I have asked the Minister what she is doing to encourage more older people to become kidney donors. She responded that there is no barrier preventing elderly people from being organ donors if their organs are healthy. It is not out of the question for those with a few more years on the clock to consider organ donation as well.

In my home province of Northern Ireland, only 32% of the population are registered organ donors, the lowest percentage of any area in the United Kingdom. That is unacceptable. Our devolved Assembly is currently processing a private Member’s Bill to increase awareness of organ donation, which proposes to provide people with an opportunity to sign up for organ donation when applying for a driver’s licence. The question will allow people to answer yes or no—they can make up their own minds—but it will be compulsory to answer; the question cannot be ignored. I am fully behind the Bill, as I feel that it will greatly boost the number of people who sign up for the organ donor register. How do the Government intend to work alongside Mr Poots, the Minister with responsibility for devolved health matters, to increase much-needed awareness in Northern Ireland? It is clear that a UK-wide strategy is the most effective way of dealing with the matter. The Minister will know that I often say here in Westminster Hall and in debates in the Chamber that it is important that the United Kingdom regions learn together and bring together all our knowledge so that we can present it.

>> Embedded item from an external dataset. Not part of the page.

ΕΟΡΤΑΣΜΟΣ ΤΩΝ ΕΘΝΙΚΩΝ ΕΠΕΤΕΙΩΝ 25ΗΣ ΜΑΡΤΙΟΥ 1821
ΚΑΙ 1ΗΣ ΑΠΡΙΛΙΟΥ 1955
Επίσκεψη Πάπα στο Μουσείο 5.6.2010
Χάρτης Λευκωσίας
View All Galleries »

Time has passed by, but my final point is to highlight the fact that research has found that if organ transplantation rates could be increased by 50% across the UK, the NHS would save money. The hon. Member for Burton mentioned a saving of more than £300 million. The figures depend on who is on the list, but the saving to the NHS would be significant. That cannot be ignored or denied. If we had that in place, it would help the Minister and this Government to manage their health budget better. In essence, if the Government save more lives through organ donation, they will have more money to spend on saving the lives of others. The Government and we as Members must not rest on our laurels and be happy with the progress made. The Government must take steps to ensure that the public are fully aware of the issue, and to save more lives.